UNITED NATIONS - There were 99 new allegations of sexual exploitation or sexual abuse against United Nations staff members across the UN system last year, a sharp increase from the 80 allegations in 2014, according to a new UN report.
The majority of those allegations, 69 in all, involved personnel in 10 peacekeeping missions, the report said. The military and police personnel accused of sexual crimes while serving for the United Nations involved some 21 countries, most of them African.
The report by UN Secretary-General Ban Ki-moon does not identify the nationalities of the 30 UN staff members accused of sexual abuse or exploitation who were not working for peacekeeping missions.
The report, an advance copy of which was obtained by Reuters, came in response to a new UN "name and shame" policy for UN peacekeepers implemented after a series of allegations of rape and sexual abuse by international troops in Central African Republic (CAR).
Most of the allegations involved peacekeepers from the Democratic Republic of the Congo, seven in all, serving in CAR. There were also allegations against several European countries and Canada.
There were allegations against troops and police from Burundi, Germany, Ghana, Senegal, Madagascar, Rwanda, Congo Republic, Burkina Faso, Cameroon, Tanzania, Slovakia, Niger, Moldova, Togo, South Africa, Morocco, Benin, Nigeria and Gabon.
In addition to CAR, the allegations involved peacekeeping missions in places like Haiti, Mali, Democratic Republic of the Congo and Ivory Coast.
The report includes recommendations for member states to make it easier to identify suspected perpetrators and prosecute them.
It calls for the UN General Assembly and troop contributing countries to allow prosecutions inside the countries where the alleged crimes took place and creation of a DNA registry of all peacekeepers.
One of the problems, human rights groups say, is that it is currently up to UN troop-contributing countries to prosecute their soldiers accused of abuse.
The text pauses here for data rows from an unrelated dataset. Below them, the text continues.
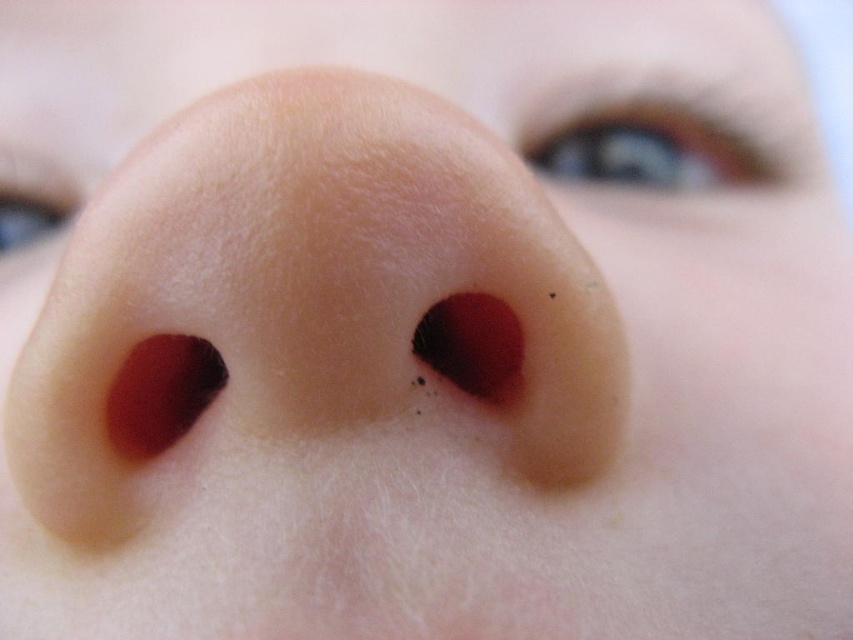 Based on the image description, where is the blue glossy eye at upper center located in terms of coordinates?

The blue glossy eye at upper center is located at coordinates point (647, 145).

You are a photographer who wants to capture a closeup of the blue glossy eye at upper center and the matte blue eye at upper left. Given their height difference, which eye should you focus on to ensure both are in frame without cropping?

The blue glossy eye at upper center is much taller than the matte blue eye at upper left, so focusing on the blue glossy eye at upper center would ensure both eyes are in frame without cropping since it requires more vertical space.

You are a photographer trying to capture a closeup of the blue glossy eye at upper center. You are currently 34.26 inches away from the camera. Is this distance suitable for a detailed closeup shot?

The blue glossy eye at upper center and camera are 34.26 inches apart, so this distance is suitable for a detailed closeup shot.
When such prosecutions happen, the groups say, they often take place quietly and it is difficult to follow up on the results and punishments, if any.
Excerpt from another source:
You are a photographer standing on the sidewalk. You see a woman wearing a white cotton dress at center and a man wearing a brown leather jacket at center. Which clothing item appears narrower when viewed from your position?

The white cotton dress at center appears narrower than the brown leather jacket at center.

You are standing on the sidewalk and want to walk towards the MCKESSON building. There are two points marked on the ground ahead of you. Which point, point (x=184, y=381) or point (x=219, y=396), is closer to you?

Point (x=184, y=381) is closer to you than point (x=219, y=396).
In December an independent review panel accused the United Nations and its agencies of grossly mishandling numerous allegations of child sexual abuse by foreign troops in CAR in 2013 and 2014.
The idea of prosecutions in theater would likely be unpopular among UN troop-contributing countries, UN diplomats and officials say, though they suggest it is an idea worth pursuing as a deterrent.